Oorzaken van een dwarslaesie
Dwarslaesies kunnen allerlei oorzaken hebben, zoals ongelukken waarbij de wervelkolom wordt gebroken. Maar bij palliatieve patiënten gaat het vaak om uitzaaiingen in de wervels (wervelmetastasen). De wervelmetastasen zelf geven vaak, maar niet altijd klachten. Zijn er wel klachten, dan is dat meestal rug- of nekpijn.
Als de uitzaaiing in het wervelkanaal groeit, dan kan hij op het ruggenmerg drukken. Hierdoor kan je klachten krijgen als verlies van kracht en gevoelloosheid. Dit heet ook wel neurologische uitval of zenuwuitval. Uitval wordt niet alleen door de tumor veroorzaakt, maar ook doordat er vocht rond de tumor zit (oedeem) dat op het ruggenmerg drukt.
De meest voorkomende kankersoorten waarbij werveluitzaaiingen voorkomen zijn:
- prostaatkanker
- longkanker
- borstkanker
- kanker van het beenmerg (ziekte van Kahler of multipel myeloom)
Onderzoek
De arts zal je eerst vragen stellen over je voorgeschiedenis (hoe het vroeger met je ging) en je klachten. Daarna word je onderzocht.
Zij zal bijna zeker een van de volgende onderzoeken voorstellen:
- MRI-scan
- CT-scan
- botscan of PET-scan
Het kan ook zijn dat niemand nog wist dat je kanker had voordat je last kreeg van zenuwuitval. Dan is verder onderzoek nodig om te kijken wat voor soort kanker je hebt. Dat kan meestal alleen door wat weefsel van de uitzaaiingen onder de microscoop te onderzoeken. Het weefsel kan op twee manieren worden weggehaald:
- met een naald (een punctie)
- bij een operatie
Dwarslaesie: wat kan eraan gedaan worden?

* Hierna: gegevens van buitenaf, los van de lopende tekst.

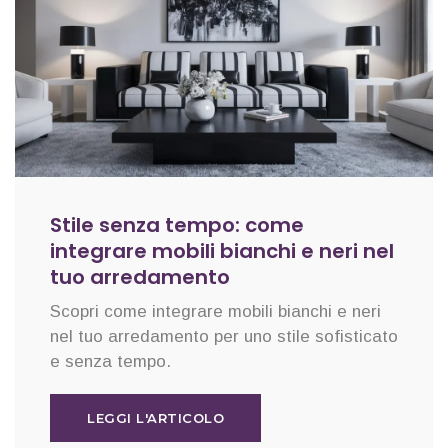
Stile senza tempo: come
integrare mobili bianchi e neri nel
tuo arredamento
Scopri come integrare mobili bianchi e neri
nel tuo arredamento per uno stile sofisticato
e senza tempo.
LEGGI L'ARTICOLO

Er zijn verschillende behandelingen mogelijk. Welke behandeling gekozen wordt, hangt onder andere af van:
- de toestand van de patiënt
- hoe erg de wervelkolom is beschadigd
- de kankersoort
- of de patiënt nog lang te leven heeft
- of er al eerder is behandeld (en de uitval dus terug is gekomen)
Het kan zijn dat behandeling van de oorzaak geen zin meer heeft, of dat je zelf niet meer behandeld wilt worden. Dan zal je arts er in overleg met jou voor zorgen dat je zo min mogelijk klachten hebt.
Wat kan ik of mijn naaste doen?
Als je een dwarslaesie hebt, kun je daar zelf niets aan doen. Het is wel belangrijk dat je je (huis)arts vertelt welke klachten je hebt (bijvoorbeeld pijn), zodat zij je goed kan behandelen. Zij kan je ook doorverwijzen naar zorgverleners die je bijvoorbeeld kunnen adviseren over incontinentie of die je geestelijke steun kunnen geven.
Het is belangrijk dat je direct aan je arts meldt als je ineens klachten krijgt, of als je bestaande klachten erger worden. Nog even op een rijtje:
- problemen met poepen en/of plassen, zoals verstopping of je plas niet op kunnen houden
- (meer) pijn in nek of rug
- minder kracht in de benen (en soms ook in de armen)
- problemen met het bewegen van de benen (en soms ook de armen)
- wankel lopen
- ‘doof’ gevoel of tintelingen in de borst, buik, liezen en/of benen of rond de anus
- niet meer kunnen lopen en/of staan
- door de benen zakken
Wat zijn mijn wensen?
Als je arts je een behandeling voorstelt, hoef je daar geen ‘ja’ op te zeggen. Het is erg belangrijk om goed na te denken over wat jij zelf wil. Vraag gerust naar de voordelen en de nadelen van de behandelingen. Wat weegt voor jou het zwaarst? Wat wil je wel, en wat wil je niet? Bespreek je wensen met je arts, zorgverleners en naasten. Vertel hun duidelijk wat je wilt. Dan kunnen zij jou de zorg bieden die bij jou past.